Danach ist ein Begriff „unscharf“ („vage“ oder „fuzzy“),

  • wenn der Begriffsumfang (die Extension) ungenau ist;
  • wenn es Objekte gibt, von denen nicht mit Bestimmtheit gesagt werden kann, ob sie zu der Menge von Objekten gehören, die mit diesem Begriff bezeichnet werden oder die mit dessen Prädikaten bezeichneten Eigenschaften aufweisen (Grenzfälle der Kategorisierung).

Darüber hinaus spricht man von „Unschärfe“ („Vagheit“ oder „Fuzziness“) oft auch, wenn ein Begriff oder ein Prädikat ein Phänomen bezeichnet, auf das die Sorites-Paradoxie zutrifft.

Zum Begriff „Begriff“

In der Linguistik/Psycholinguistik sowie in der Psychologie versteht man unter einem „Begriff“ oder „Konzept“ (engl. concept) eine gedankliche Zusammenfassung einzelner Entitäten (Objekte, Sachverhalte, Ereignisse oder Relationen), die gemeinsame Merkmale aufweisen („Klassifizierung“; vgl. auch Kategorisierung).

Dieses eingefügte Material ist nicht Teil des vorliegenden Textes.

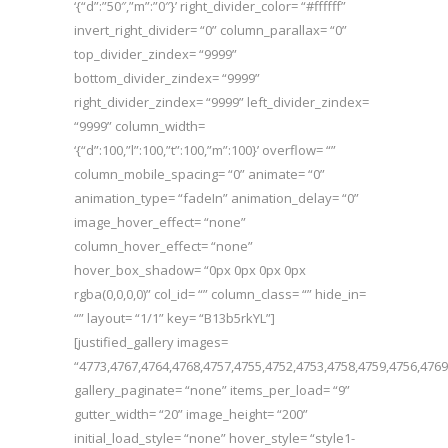
‘{“d”:”50″,”m”:”0″}’ right_divider_color= “#ffffff”
invert_right_divider= “0” column_parallax= “0”
top_divider_zindex= “9999”
bottom_divider_zindex= “9999”
right_divider_zindex= “9999” left_divider_zindex=
“9999” column_width=
‘{“d”:100,”l”:100,”t”:100,”m”:100}’ overflow= “”
column_mobile_spacing= “0” animate= “0”
animation_type= “fadeIn” animation_delay= “0”
image_hover_effect= “none”
column_hover_effect= “none”
hover_box_shadow= “0px 0px 0px 0px
rgba(0,0,0,0)” col_id= “” column_class= “” hide_in=
“” layout= “1/1” key= “B13b5rkYL”]
[justified_gallery images=
“4773,4767,4764,4768,4757,4755,4752,4753,4758,4759,4756,4769
gallery_paginate= “none” items_per_load= “9”
gutter_width= “20” image_height= “200”
initial_load_style= “none” hover_style= “style1-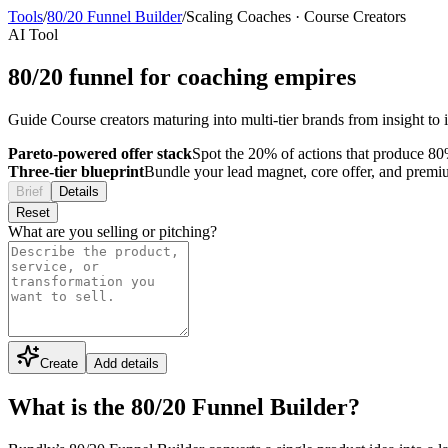
Tools
/
80/20 Funnel Builder
/
Scaling Coaches
·
Course Creators
AI Tool
80/20 funnel for coaching empires
Guide Course creators maturing into multi-tier brands from insight t
Pareto-powered offer stack
Spot the 20% of actions that produce 80%
Three-tier blueprint
Bundle your lead magnet, core offer, and premium 
Brief
Details
Reset
What are you selling or pitching?
Create
Add details
What is the 80/20 Funnel Builder?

Mit anderen Worten: Durch Klassifizierung (auch: Klassifikation) werden „gegebene Objekte hinsichtlich bestimmter Merkmale und Strukturen identifiziert und einer bestimmten Klasse oder Unterklasse zugeordnet“.[2] So definiert auch Hadumod Bußmann einen „Begriff“ als ein „[d]urch Abstraktion [vielfältigster Erfahrungen] gewonnenes gedankliches Konzept, durch das Gegenstände oder Sachverhalte aufgrund bestimmter Eigenschaften und/oder Beziehungen klassifiziert werden“.[3] Ein Begriff oder Konzept ist „demnach eine kognitive Einheit, die aus der Verarbeitung von Informationen resultiert.“[4]

Unscharfer Umfang (Extension) von Begriffen

Ein Begriff kann zunächst durch seinen Umfang (seine Extension) definiert werden, d. h. die Gesamtheit aller Objekte, die sämtliche Merkmale dieses Begriffs haben. Diese „Gesamtheit“ ist in vielen Fällen jedoch nicht eindeutig bestimmbar. So werden viele Begriffe wie „Mittelklassewagen“, „groß“, „blau“ oder „grob fahrlässig“ unscharf gebraucht. So mag etwa ein Auto eines bestimmten Typs gemeinhin als ein (Element der Klasse) „Kompaktwagen“ gelten, während es für viele Betrachter bereits ein Wagen der „Mittelklasse“ ist. In ähnlicher Weise kann ein Baby für die Eltern schon „groß“ sein, dennoch ist es klein im Vergleich mit einem Schulkind; auch kann eine Person eher groß für einen Betrachter und eher nicht groß für einen anderen Betrachter sein. Dies ist unabhängig davon, ob die Betrachter nur die ungefähre oder exakte Größe einer Person kennen.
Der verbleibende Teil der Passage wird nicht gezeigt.